The station opened on 29 May 1839 on the York and North Midland Railway near where it crossed the River Wharfe.[1] It appears to have been redesigned and slightly relocated following the construction of the bridge carrying New Road (the B1223) over the tracks: the first station building was either adjacent and at right angles to the Ulleskelf Arms public house, or directly across the track from the pub on West End Road.[2] Neither of these buildings survives. A 1888 survey shows the station in its current position on the south side of the new road bridge,[3] with a new access road from the east end of the bridge across Hall Garth to the junction of Main Street and a newly-extended Church Fenton Lane, alongside a goods yard built on the site which was a plant nursery on the 1849 map. Further evidence of this change in layout is the terrace called Station Cottages on Main Street at the junction of Church Fenton Lane, now some 200m north of, and out of sight of, the modern station. The station avoided the Beeching Axe in the mid 1960s due to the poor road network in the area (there being no easily accessible road bridge over the river for York-bound commuters).[4] Today the station is unstaffed with all trains operated by Northern. Though there are four tracks, the island platform only serves the eastern pair.
Accidents and incidents
On 24 November 1906, a passenger train, due to foggy conditions, overran signals and ran into the rear of a freight train.[5] Two fatalities were recorded; driver Dunham and fireman Edward Booth were killed instantaneously. Eight others were injured in the collision.[6]

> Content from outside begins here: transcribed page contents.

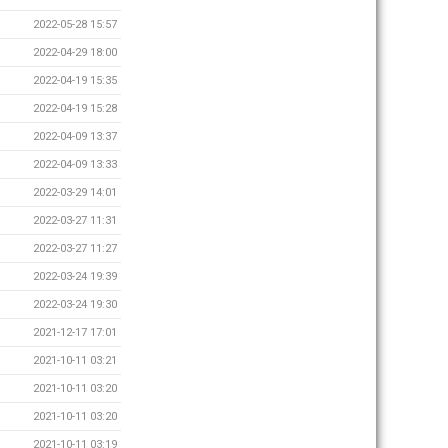
2022-05-28 15:57
2022-04-29 18:00
2022-04-19 15:35
2022-04-19 15:28
2022-04-09 13:37
2022-04-09 13:33
2022-03-29 14:01
2022-03-27 11:31
2022-03-27 11:27
2022-03-24 19:39
2022-03-24 19:30
2021-12-17 17:01
2021-10-11 03:21
2021-10-11 03:20
2021-10-11 03:20
2021-10-11 03:19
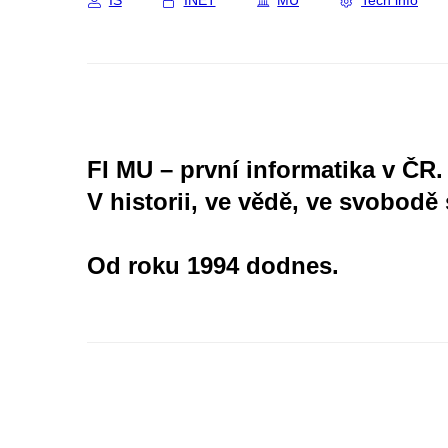
IS
INET
MU
Tech info
FI MU – první informatika v ČR.
V historii, ve vědě, ve svobodě 
Od roku 1994 dodnes.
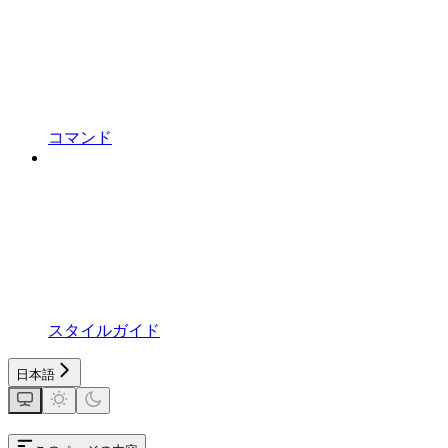
コマンド
スタイルガイド
日本語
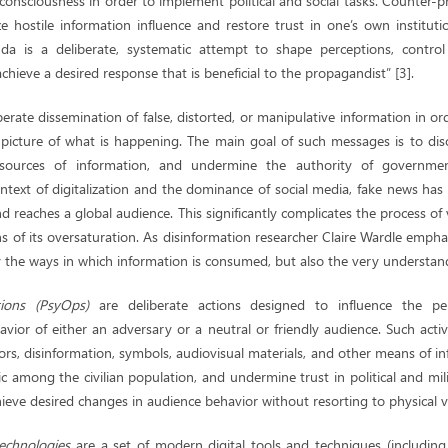
consciousness in order to implement political and social tasks. Counter-p
ze hostile information influence and restore trust in one’s own institut
nda is a deliberate, systematic attempt to shape perceptions, control
chieve a desired response that is beneficial to the propagandist” [3].
iberate dissemination of false, distorted, or manipulative information in or
 picture of what is happening. The main goal of such messages is to diso
l sources of information, and undermine the authority of governmen
context of digitalization and the dominance of social media, fake news has 
d reaches a global audience. This significantly complicates the process of 
ns of its oversaturation. As disinformation researcher Claire Wardle emphas
the ways in which information is consumed, but also the very understandi
ations (PsyOps)
are deliberate actions designed to influence the pe
vior of either an adversary or a neutral or friendly audience. Such activ
rs, disinformation, symbols, audiovisual materials, and other means of in
ic among the civilian population, and undermine trust in political and mili
hieve desired changes in audience behavior without resorting to physical v
technologies
are a set of modern digital tools and techniques (including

On 8 December 1981, a York to Liverpool express derailed 1,600 feet (500 m) north of the station. Whilst the locomotive stayed upright, all the carriages de-railed and carriages six and seven rolled down a steep bank. This resulted in 24 people requiring hospitalisation with nine of those being serious. One man later died of his injuries. The cause of the derailment was found to be a crack in one of the rails of the Up Normanton line.[7]
Services
Seventeen trains call at Ulleskelf on weekdays and Saturdays, with the majority in the morning and afternoon peak periods. Eight of these run to York northbound and three each to Sheffield via Pontefract Baghill, to Leeds (with one of those continuing to Blackpool North) and to Hull (with one of those continuing to Bridlington) southbound.[8]
Eleven trains call here on Sundays: five trains to York, five to Hull and one to Selby. In addition, one rail replacement bus service runs between York and Moorthorpe (for onward connections to/from Sheffield) in each direction in the early evening. No services run to or from Leeds.
In December 1997, a wheelchair-accessible footbridge opened.